Gather each line of the records where "Rain" appears.

Extracted material:
◆ ◆ ◆ ◆

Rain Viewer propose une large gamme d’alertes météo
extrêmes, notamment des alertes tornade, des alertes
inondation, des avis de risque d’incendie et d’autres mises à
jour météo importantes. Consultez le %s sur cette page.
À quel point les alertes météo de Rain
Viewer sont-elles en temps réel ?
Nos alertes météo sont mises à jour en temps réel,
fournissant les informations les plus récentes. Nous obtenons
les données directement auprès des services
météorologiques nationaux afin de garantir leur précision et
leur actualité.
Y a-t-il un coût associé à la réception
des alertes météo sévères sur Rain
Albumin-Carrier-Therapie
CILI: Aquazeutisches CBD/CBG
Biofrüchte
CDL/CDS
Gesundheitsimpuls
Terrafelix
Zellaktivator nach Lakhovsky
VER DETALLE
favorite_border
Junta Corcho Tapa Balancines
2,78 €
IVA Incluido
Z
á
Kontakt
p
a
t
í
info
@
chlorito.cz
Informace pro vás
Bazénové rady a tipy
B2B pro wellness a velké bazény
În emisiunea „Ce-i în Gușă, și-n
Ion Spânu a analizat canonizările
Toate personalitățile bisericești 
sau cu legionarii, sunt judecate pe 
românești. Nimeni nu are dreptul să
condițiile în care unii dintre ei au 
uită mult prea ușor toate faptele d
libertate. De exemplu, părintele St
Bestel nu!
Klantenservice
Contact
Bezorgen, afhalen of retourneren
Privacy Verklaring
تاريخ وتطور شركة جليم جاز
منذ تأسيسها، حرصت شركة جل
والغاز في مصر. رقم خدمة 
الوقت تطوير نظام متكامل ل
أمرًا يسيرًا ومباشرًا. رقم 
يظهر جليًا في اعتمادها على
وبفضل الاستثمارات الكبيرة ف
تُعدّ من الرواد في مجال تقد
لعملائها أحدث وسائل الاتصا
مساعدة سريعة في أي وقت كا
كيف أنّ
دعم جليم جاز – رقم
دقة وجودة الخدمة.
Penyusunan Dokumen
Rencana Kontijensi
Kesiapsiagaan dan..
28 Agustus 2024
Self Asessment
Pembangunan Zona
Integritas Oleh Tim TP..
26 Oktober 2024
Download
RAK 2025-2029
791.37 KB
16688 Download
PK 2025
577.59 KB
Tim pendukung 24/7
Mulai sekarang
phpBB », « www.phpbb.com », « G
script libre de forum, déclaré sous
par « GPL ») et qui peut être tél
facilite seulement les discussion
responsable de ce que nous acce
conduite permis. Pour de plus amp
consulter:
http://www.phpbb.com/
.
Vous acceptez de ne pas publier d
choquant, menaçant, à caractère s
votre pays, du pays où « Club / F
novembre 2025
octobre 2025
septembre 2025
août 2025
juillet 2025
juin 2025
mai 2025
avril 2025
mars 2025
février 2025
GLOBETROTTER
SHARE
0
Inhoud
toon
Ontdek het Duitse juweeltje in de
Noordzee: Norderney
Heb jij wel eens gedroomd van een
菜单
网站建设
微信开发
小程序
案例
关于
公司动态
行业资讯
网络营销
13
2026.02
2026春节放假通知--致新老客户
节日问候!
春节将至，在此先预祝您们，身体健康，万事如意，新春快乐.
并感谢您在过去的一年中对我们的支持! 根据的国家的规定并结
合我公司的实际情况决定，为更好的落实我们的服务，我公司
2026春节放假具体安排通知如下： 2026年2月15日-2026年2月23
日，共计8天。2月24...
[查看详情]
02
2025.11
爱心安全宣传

◆ ◆ ◆ ◆

Problem solution:
Rain Viewer propose une large gamme d’alertes météo
À quel point les alertes météo de Rain
des alertes météo sévères sur Rain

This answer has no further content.